Pro Jaqueline Gomes de Jesus
Correio Braziliense - 18/01/2012
Em 29 de janeiro é comemorado em todo o Brasil o Dia da Visibilidade de
Travestis e Transexuais, reconhecido por organizações sociais e
representações do governo federal, como o Ministério da Saúde — que em
2004 lançou a campanha nacional Travesti e Respeito, a fim de promover o
respeito à sua condição.
Apesar de haver pessoas transexuais nos diferentes espaços sociais,
políticos, técnicos ou acadêmicos, a sua visibilidade, nos meios de
comunicação em particular, é concentrada no aspecto marginal ou
criminal, e pouco no cotidiano e demandas.
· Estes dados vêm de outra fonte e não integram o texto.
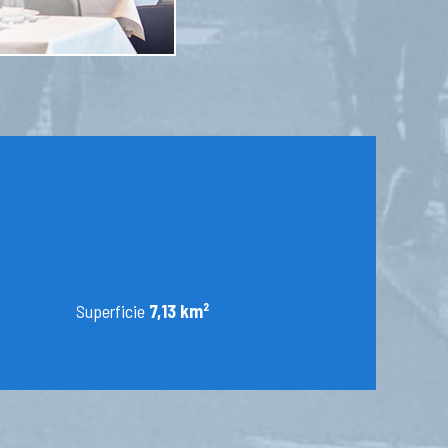
Superficie
7,13 km²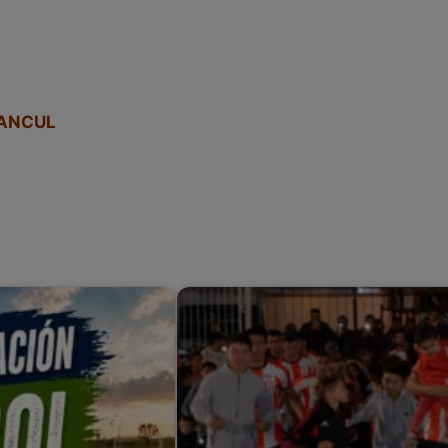
RANCUL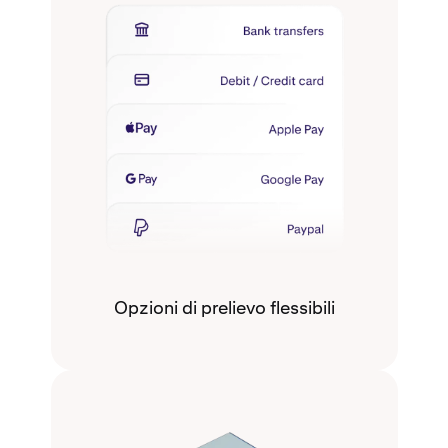
Opzioni di prelievo flessibili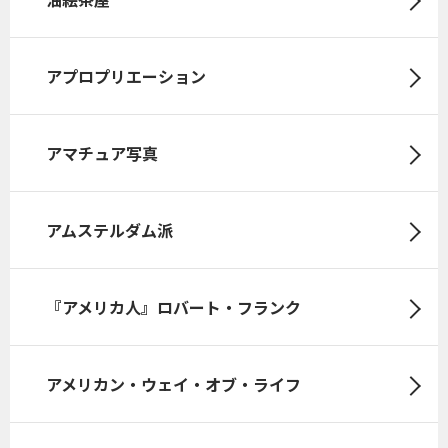
アプロプリエーション
アマチュア写真
アムステルダム派
『アメリカ人』ロバート・フランク
アメリカン・ウェイ・オブ・ライフ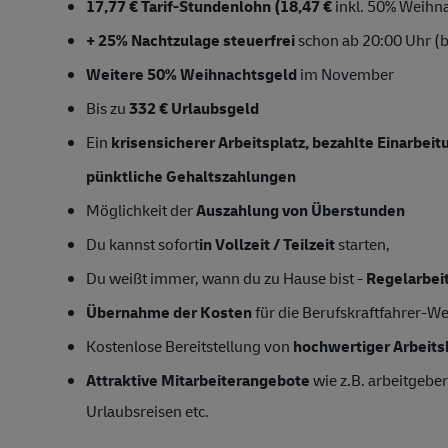
17,77 € Tarif-Stundenlohn (18,47 €
inkl. 50% Weihna
+ 25% Nachtzulage steuerfrei
schon ab 20:00 Uhr (b
Weitere 50% Weihnachtsgeld
im November
Bis zu
332 € Urlaubsgeld
Ein
krisensicherer Arbeitsplatz, bezahlte Einarbei
pünktliche Gehaltszahlungen
Möglichkeit der
Auszahlung von Überstunden
Du kannst sofort
in Vollzeit / Teilzeit
starten,
Du weißt immer, wann du zu Hause bist -
Regelarbei
Übernahme der Kosten
für die Berufskraftfahrer-W
Kostenlose Bereitstellung von
hochwertiger Arbeits
Attraktive Mitarbeiterangebote
wie z.B. arbeitgeber
Urlaubsreisen etc.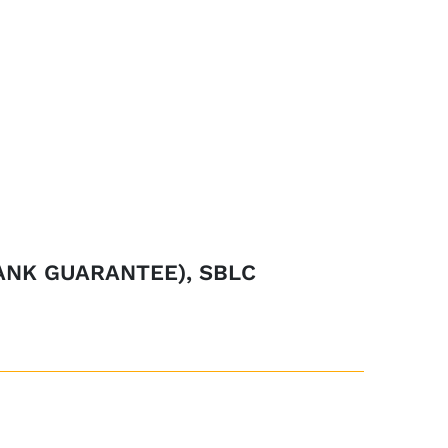
ANK GUARANTEE), SBLC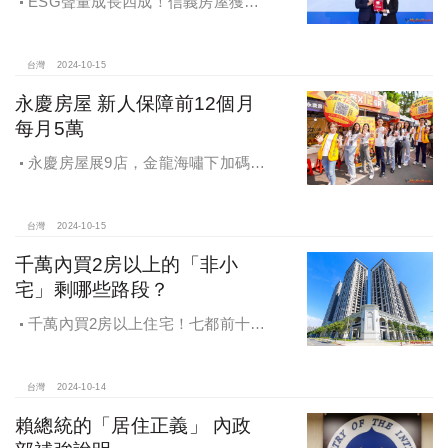
ESG聲量成長四成！信義房屋獲
「2024第七屆網路口碑之星」策略卓
越獎
台灣
2024-10-15
永慶房屋 新人保障前12個月
每月5萬
永慶房屋展9店，金龍海嘯下加碼員
工保障及福利！員工保障再升級，每
月還多放「有薪充電假」擴大員工幸
福感，看得到更領得到！業務新人保
台灣
2024-10-15
障前12個月每月5萬
千萬內買2房以上的「非小
宅」剩哪些路段？
千萬內買2房以上住宅！七都前十大
熱銷路段大公開，新北這區包辦前5
名，桃園也有2路段上榜
台灣
2024-10-14
賴總統的「居住正義」 內政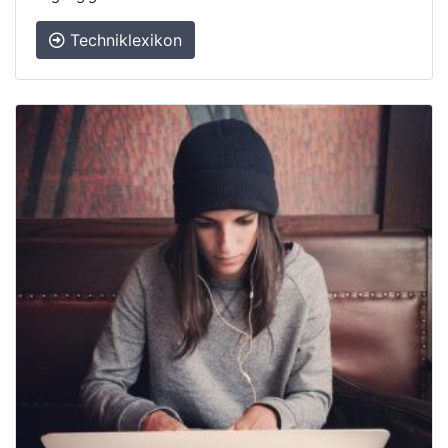
Techniklexikon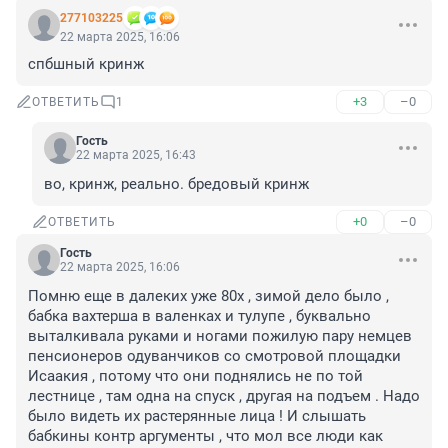
277103225
22 марта 2025, 16:06
спбшный кринж
+3
–0
ОТВЕТИТЬ
1
Гость
22 марта 2025, 16:43
во, кринж, реально. бредовый кринж
+0
–0
ОТВЕТИТЬ
Гость
22 марта 2025, 16:06
Помню еще в далеких уже 80х , зимой дело было , 
бабка вахтерша в валенках и тулупе , буквально 
выталкивала руками и ногами пожилую пару немцев 
пенсионеров одуванчиков со смотровой площадки 
Исаакия , потому что они поднялись не по той 
лестнице , там одна на спуск , другая на подъем . Надо 
было видеть их растерянные лица ! И слышать 
бабкины контр аргументы , что мол все люди как 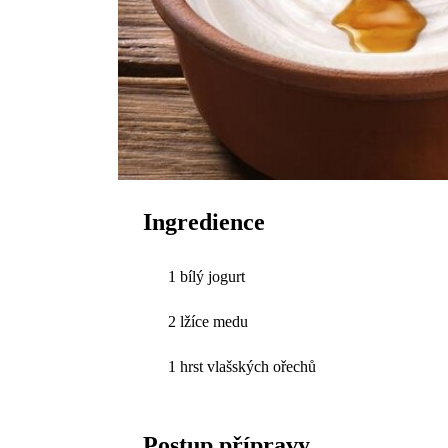
Ingredience
1 bílý jogurt
2 lžíce medu
1 hrst vlašských ořechů
Postup přípravy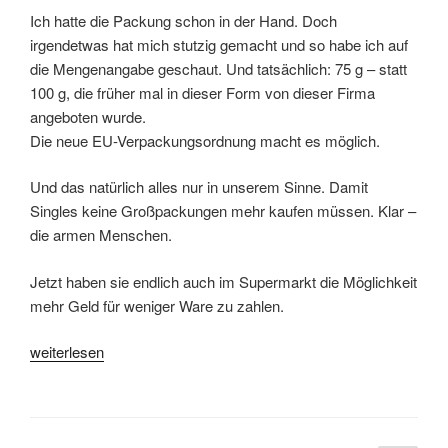
Ich hatte die Packung schon in der Hand. Doch
irgendetwas hat mich stutzig gemacht und so habe ich auf
die Mengenangabe geschaut. Und tatsächlich: 75 g – statt
100 g, die früher mal in dieser Form von dieser Firma
angeboten wurde.
Die neue EU-Verpackungsordnung macht es möglich.
Und das natürlich alles nur in unserem Sinne. Damit
Singles keine Großpackungen mehr kaufen müssen. Klar –
die armen Menschen.
Jetzt haben sie endlich auch im Supermarkt die Möglichkeit
mehr Geld für weniger Ware zu zahlen.
„Täuschen
weiterlesen
und
Tarnen“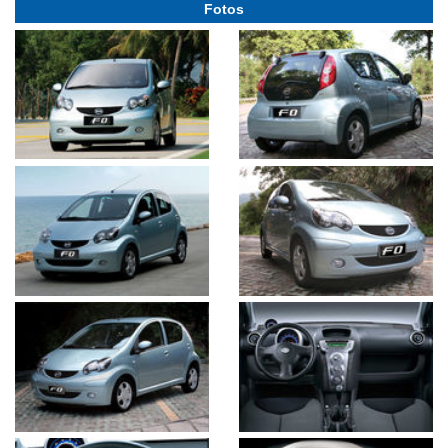
Fotos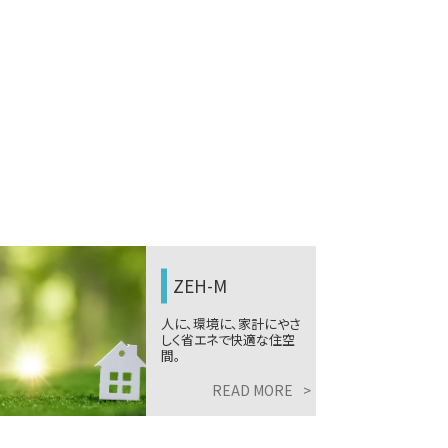
ZEH-M
ガレ
人に、環境に、家計にやさ
自由自在
しく省エネで快適な住空
で理想を
間。
型住宅。
READ MORE
>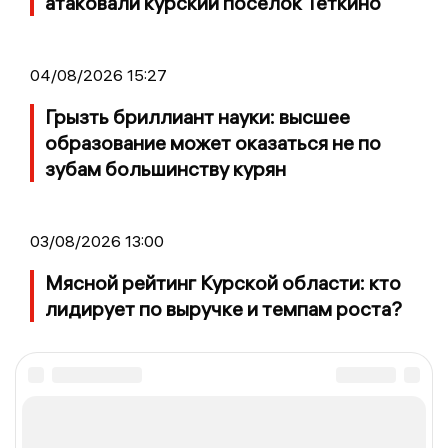
атаковали курский поселок Теткино
04/08/2026 15:27
Грызть бриллиант науки: высшее
образование может оказаться не по
зубам большинству курян
03/08/2026 13:00
Мясной рейтинг Курской области: кто
лидирует по выручке и темпам роста?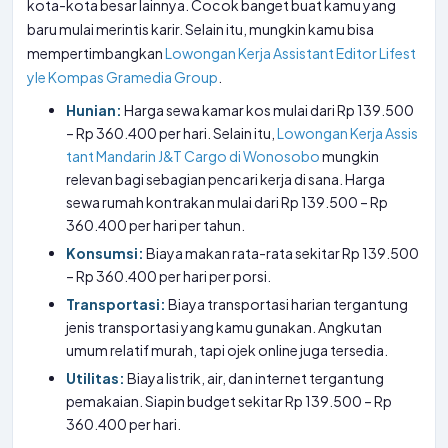
kota-kota besar lainnya. Cocok banget buat kamu yang
baru mulai merintis karir. Selain itu, mungkin kamu bisa
mempertimbangkan
Lowongan Kerja Assistant Editor Lifest
yle Kompas Gramedia Group
.
Hunian:
Harga sewa kamar kos mulai dari Rp 139.500
– Rp 360.400 per hari. Selain itu,
Lowongan Kerja Assis
tant Mandarin J&T Cargo di Wonosobo
mungkin
relevan bagi sebagian pencari kerja di sana. Harga
sewa rumah kontrakan mulai dari Rp 139.500 – Rp
360.400 per hari per tahun.
Konsumsi:
Biaya makan rata-rata sekitar Rp 139.500
– Rp 360.400 per hari per porsi.
Transportasi:
Biaya transportasi harian tergantung
jenis transportasi yang kamu gunakan. Angkutan
umum relatif murah, tapi ojek online juga tersedia.
Utilitas:
Biaya listrik, air, dan internet tergantung
pemakaian. Siapin budget sekitar Rp 139.500 – Rp
360.400 per hari.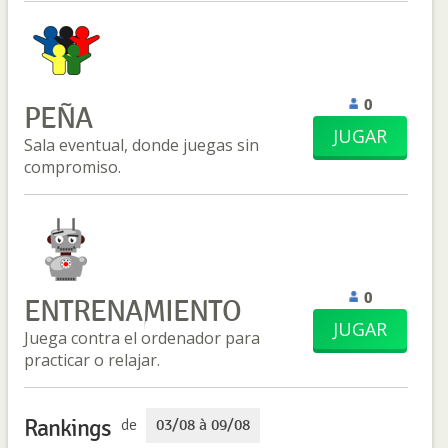
0
PEÑA
JUGAR
Sala eventual, donde juegas sin
compromiso.
0
ENTRENAMIENTO
JUGAR
Juega contra el ordenador para
practicar o relajar.
Rankings
de
03/08 à 09/08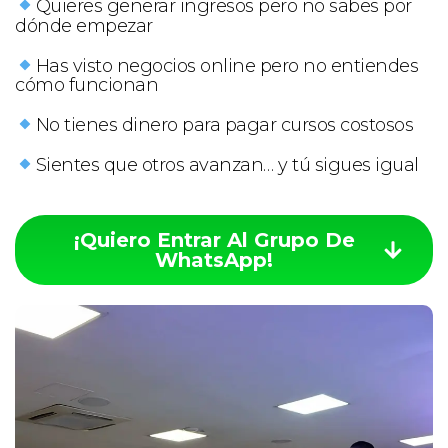
Quieres generar ingresos pero no sabes por
dónde empezar
Has visto negocios online pero no entiendes
cómo funcionan
No tienes dinero para pagar cursos costosos
Sientes que otros avanzan… y tú sigues igual
¡Quiero Entrar Al Grupo De
WhatsApp!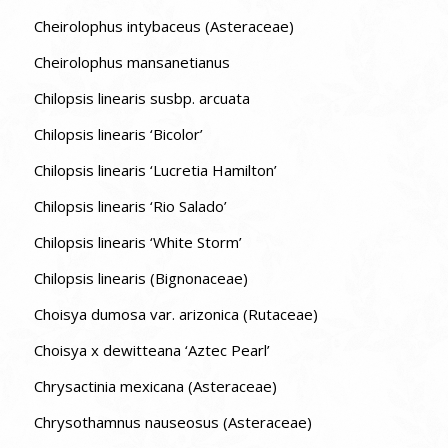
Cheirolophus intybaceus (Asteraceae)
Cheirolophus mansanetianus
Chilopsis linearis susbp. arcuata
Chilopsis linearis ‘Bicolor’
Chilopsis linearis ‘Lucretia Hamilton’
Chilopsis linearis ‘Rio Salado’
Chilopsis linearis ‘White Storm’
Chilopsis linearis (Bignonaceae)
Choisya dumosa var. arizonica (Rutaceae)
Choisya x dewitteana ‘Aztec Pearl’
Chrysactinia mexicana (Asteraceae)
Chrysothamnus nauseosus (Asteraceae)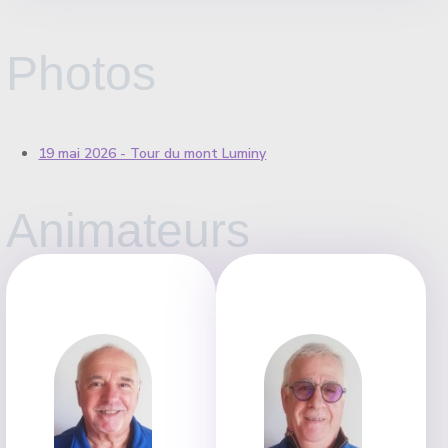
Photos
19 mai 2026 - Tour du mont Luminy
Animateurs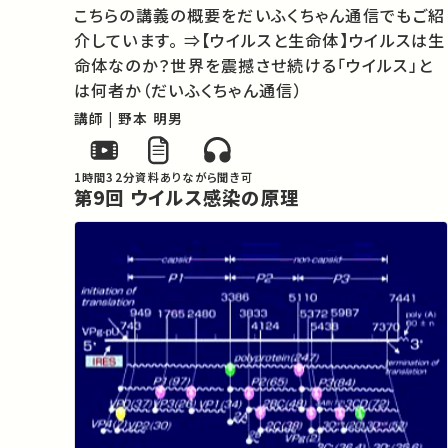
こちらの講義の概要をだいふくちゃん通信でもご紹
介しています。 ⇒【ウイルスと生命体】ウイルスは生
命体なのか？世界を震撼させ続ける「ウイルス」と
は何者か（だいふくちゃん通信）
講師 | 野本 明男
1時間32分
資料あり
ながら聞き可
第9回 ウイルス感染の原理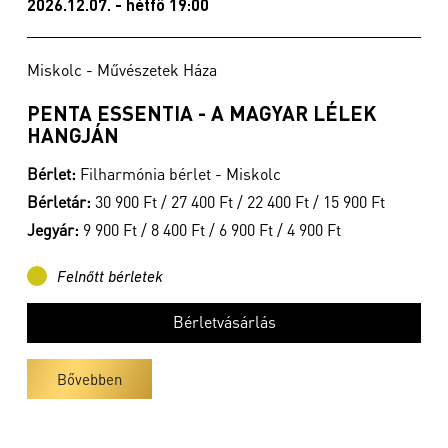
2026.12.07. - hétfő 19:00
Miskolc - Művészetek Háza
PENTA ESSENTIA - A MAGYAR LÉLEK
HANGJÁN
Bérlet:
Filharmónia bérlet - Miskolc
Bérletár:
30 900 Ft / 27 400 Ft / 22 400 Ft / 15 900 Ft
Jegyár:
9 900 Ft / 8 400 Ft / 6 900 Ft / 4 900 Ft
Felnőtt bérletek
Bérletvásárlás
Bővebben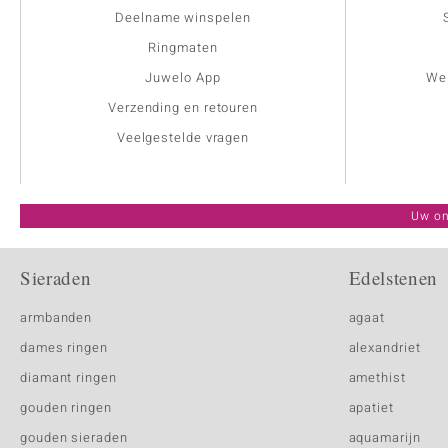
Deelname winspelen
Ringmaten
Juwelo App
Wer
Verzending en retouren
Veelgestelde vragen
Uw on
Sieraden
Edelstenen
armbanden
agaat
dames ringen
alexandriet
diamant ringen
amethist
gouden ringen
apatiet
gouden sieraden
aquamarijn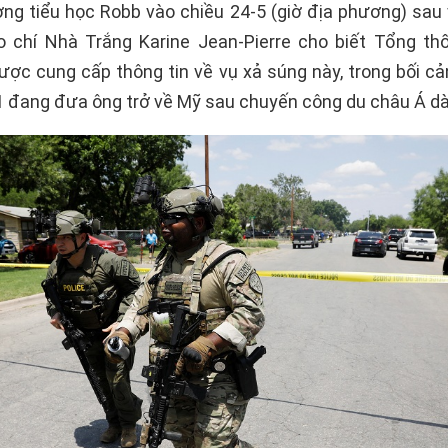
ng tiểu học Robb vào chiều 24-5 (giờ địa phương) sau 
 chí Nhà Trắng Karine Jean-Pierre cho biết Tổng t
ược cung cấp thông tin về vụ xả súng này, trong bối c
1 đang đưa ông trở về Mỹ sau chuyến công du châu Á dài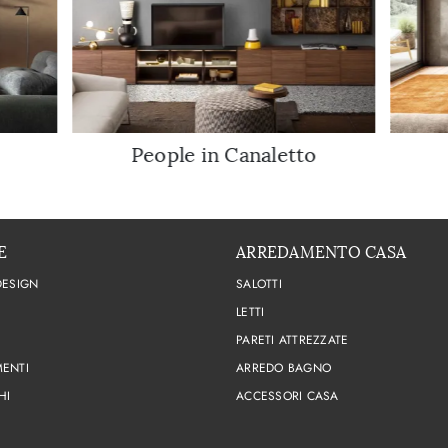
People in Canaletto
E
ARREDAMENTO CASA
DESIGN
SALOTTI
LETTI
PARETI ATTREZZATE
ENTI
ARREDO BAGNO
HI
ACCESSORI CASA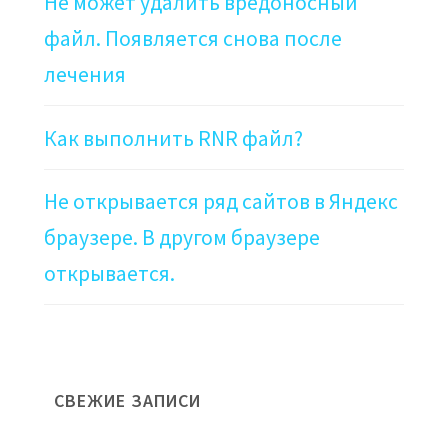
Не может удалить вредоносный
файл. Появляется снова после
лечения
Как выполнить RNR файл?
Не открывается ряд сайтов в Яндекс
браузере. В другом браузере
открывается.
СВЕЖИЕ ЗАПИСИ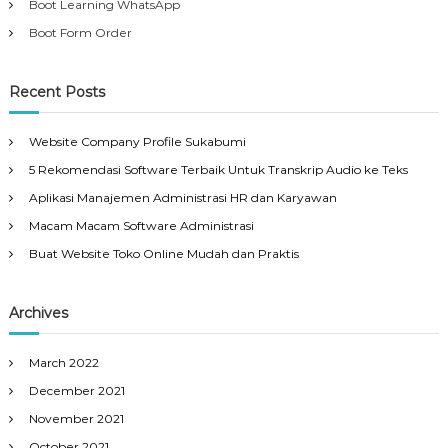
Boot Learning WhatsApp
Boot Form Order
Recent Posts
Website Company Profile Sukabumi
5 Rekomendasi Software Terbaik Untuk Transkrip Audio ke Teks
Aplikasi Manajemen Administrasi HR dan Karyawan
Macam Macam Software Administrasi
Buat Website Toko Online Mudah dan Praktis
Archives
March 2022
December 2021
November 2021
October 2021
Pessoas transgênero (travestis ou transexuais) que buscam legalmente
adequar o seu registro civil ao nome e ao gênero com o qual se
identificam encontram obstáculos desumanizadores, sendo em geral
demandadas, mesmo as que não desejam, a se submeterem a arriscadas
cirurgias de redesignição genital para que lhes seja concedido o direito
fundamental à identidade. Isso, além de ser uma violência
institucional, é uma prática eugenista de esterilização forçada contra
um grupo populacional, em pleno século 21.
O pequeno espaço conquistado por homens transexuais (pessoas que
reivindicam o reconhecimento legal e social como homens) e mulheres
transexuais (pessoas que reivindicam o reconhecimento legal e social
como mulheres) é fruto de mobilização, geralmente individual, pelo
mínimo respeito a suas especificidades e direitos fundamentais.
Esse não é um detalhe qualquer, e também não é suficiente para melhorar
as condições do grupo. A sociedade em que vivemos dissemina a crença de
que os órgãos genitais definem se uma pessoa será homem ou mulher.
Porém, essa construção do sexo não é um fato biológico, é social.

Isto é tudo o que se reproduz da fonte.